Ich war seit meiner Jugend immer mountainbikend, kletternd oder laufend in den Bergen unterwegs. In den letzten Jahren habe ich auch in jeder meiner Lieblingsdiziplinen versucht, die Grenzen auszuloten. Beim Bergsteigen habe ich mich an einige der höchsten Gipfel der Welt heran getastet und beim Paragleiten auch an vielen anderen internationalen Bewerben teilgenommen. Trailrunning ist meiner Meinung nach eine der wichtigsten Disziplinen in der Vorbereitung auf das Rennen.

Wie schmiedet man eine solide Strategie für solch einen abenteuerlichen Bewerb? Was sind dabei die wichtigsten Faktoren?

Ich habe es inzwischen schon vergleichsweise leicht, mir eine gute Strategie zurecht zu legen, da ich nun schon das 6. Mal am Start sein werde. Wenn man alle Aspekte wie Team, Training und Ausrüstung gut vorbereitet hat, ist es glaube ich am wichtigsten eine Strategie zu haben, die einem hilft, so schnell wie möglich in seinen eigenen Wohlfühlbereich zu kommen. Das Rennen muss auch bei enttäuschenden Ereignissen noch Spaß machen, sonst verliert man schnell die Motivation.

Du kennst die Strecke also, wie du selbst sagst, bereits aus früheren Teilnahmen. Was ist dein Lieblingsabschnitt (und wieso) und was dein Angst-Part (und wieso)?

Ich wohne nun seit einigen Jahren im Salzburger Land und kenne die Gegend zwischen Gaisberg, Wagrain-Kleinarl und Aschau sehr gut.
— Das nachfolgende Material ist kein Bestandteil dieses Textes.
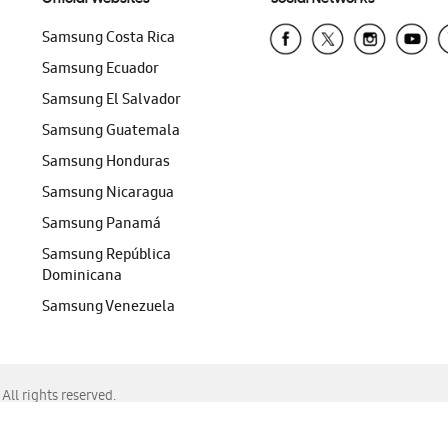
Samsung Costa Rica
Samsung Ecuador
Samsung El Salvador
Samsung Guatemala
Samsung Honduras
Samsung Nicaragua
Samsung Panamá
Samsung República
Dominicana
Samsung Venezuela
ll rights reserved.
f Chrome, Edge, Safari, or Mozilla Firefox.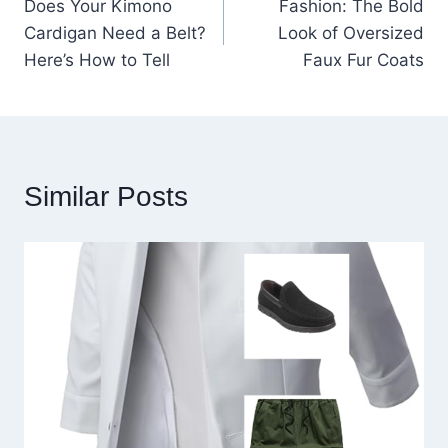
Does Your Kimono
Fashion: The Bold
navigation
Cardigan Need a Belt?
Look of Oversized
Here’s How to Tell
Faux Fur Coats
Similar Posts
Deshalb ist das auch ein Abschnitt, auf den ich mich freue. Bisher hatte ich weniger gute Erfahrungen in der Schweiz, deshalb würde ich sagen, dass ich vor diesem Teil den größten Respekt habe. Noch habe ich aber ein paar Monate Zeit, um auch in diesem Abschnitt besser zu werden!

Wie hast du den Abschnitt rund um Wagrain-Kleinarl aus deinen letzten Teilnahmen konkret in Erinnerung?

Mir gefällt die Gegend um Wagrain-Kleinarl einfach sehr gut. Ich mag die langen Täler und langen Bergrücken, die bis zum Alpenhauptkamm führen. Und ich komme, wann immer möglich, in das Gebiet, um dort zu trainieren!

Kannst du dich an deinen magischsten Moment bei Red Bull X-Alps erinnern?

Die magischsten Momente sind für mich bis jetzt immer die gewesen, wenn ich nach vielen Tagen Strapazen in Monaco angekommen bin. Es ist einfach ein ganz spezielles Gefühl, wenn man weiß, dass man es aus eigener Kraft, in nur rund zehn Tagen von Salzburg, quer durch die Alpen, bis nach Monaco geschafft hat!

Du warst schon mehrmals als Dritter am Podium bei deinen X-Alps-Teilnahmen. Hast du für heuer ein erklärtes Ziel?

Nach insgesamt vier dritten Plätzen kann es nurmehr ein Ziel geben:

Ich möchte Red Bull X-Alps 2021 gewinnen!